There is no discrimination against Alabama grads in industry, specifically in software. You’re good as long as you’ve done well in school and had internship experience in your field. If a company doesn’t recruit at your school, if you submit your resume, they will screen you over the phone and if they think you are good, you will be invited onsite.

It’s a bit odd that I’m boosting Alabama, but I can vouch that I’m not paid by or affiliated in any way with Alabama (LOL!). I wouldn’t have minded going to Alabama on a full scholarship though and if I had kids, I wouldn’t mind sending them to Alabama either (more likely if they qualify for the Presidential Scholarship (-:).

The more you write the weirder it gets.

@MotherOfDragons

I avoid making hard claims outside of engineering, where I have a background. I substanciate my claims. I don’t need to prove anything to you and don’t care about your problems.

I’m with @MotherOfDragons

Why are you bragging about Alabama if you:

  1. Didn't go to the school
  2. Don't have any first hand experience with Alabama grads?

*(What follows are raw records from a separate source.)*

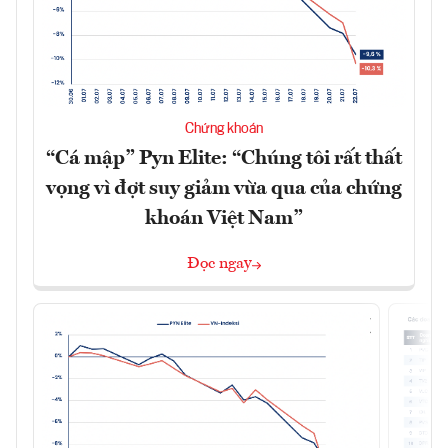
Chứng khoán
“Cá mập” Pyn Elite: “Chúng tôi rất thất
vọng vì đợt suy giảm vừa qua của chứng
khoán Việt Nam”
Đọc ngay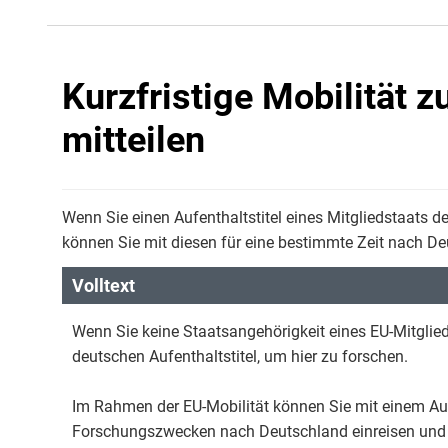
Kurzfristige Mobilität
mitteilen
Wenn Sie einen Aufenthaltstitel eines Mitgliedstaats
können Sie mit diesen für eine bestimmte Zeit nach De
Volltext
Wenn Sie keine Staatsangehörigkeit eines EU-Mitglie
deutschen Aufenthaltstitel, um hier zu forschen.
Im Rahmen der EU-Mobilität können Sie mit einem Aufe
Forschungszwecken nach Deutschland einreisen und f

How can you comment on the rigor of engineering at Alabama without having gone to Alabama’s engineering?

Also, why have you done so much research into Alabama without children and already having a degree in engineering?

If you’re wondering why people are skeptical of what you’re saying, this is why^^^

Delightful.

Looks like nobody wants to talk about actual engineering here… oh well (-;, can’t say I’m actually surprised.

@Jpgranier

I studied EE. I’m familiar with the curriculum, various textbooks in the field, and the difficulty of topics. Google the curricula of some core courses at any school and you can easily get an idea of the rigor of the school. Most schools publish their curricula so that employers and graduate schools who are unfamiliar can evaluate the program. This is what graduate schools to evaluate universities they are not familiar with. Obviously, the graduate committee has not taken exams at every university (-;. My evaluation was obviously fairly coarse-grained.

People make evaluations about things they are unfamiliar with all the time. I interview candidates and have to screen through resumes. To deal with possible bias and imperfection of evaluations, candidates usually go through multiple rounds of interviews.

It’s really simple. Hope that answers your questions.